» **EXERCISE PROMPT**: Within the entries below, count the lines that hold the string "when" and give only that number.

» **SUPPLIED ENTRIES**:
§
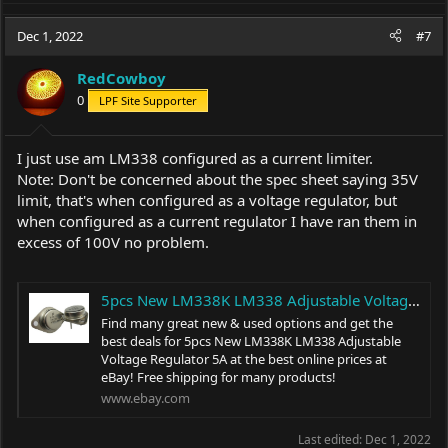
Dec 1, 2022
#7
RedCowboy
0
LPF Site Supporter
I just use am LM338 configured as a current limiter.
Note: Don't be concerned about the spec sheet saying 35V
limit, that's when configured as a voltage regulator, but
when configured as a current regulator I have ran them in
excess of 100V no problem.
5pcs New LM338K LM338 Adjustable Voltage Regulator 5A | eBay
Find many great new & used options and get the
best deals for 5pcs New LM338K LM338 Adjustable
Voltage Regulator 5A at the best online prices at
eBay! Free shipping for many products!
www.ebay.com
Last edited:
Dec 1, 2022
§
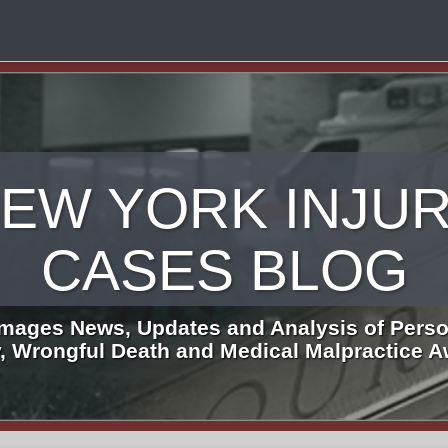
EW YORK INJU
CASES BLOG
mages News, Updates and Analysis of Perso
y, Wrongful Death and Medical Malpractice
§
» **SOLUTION TO THIS TASK**: 2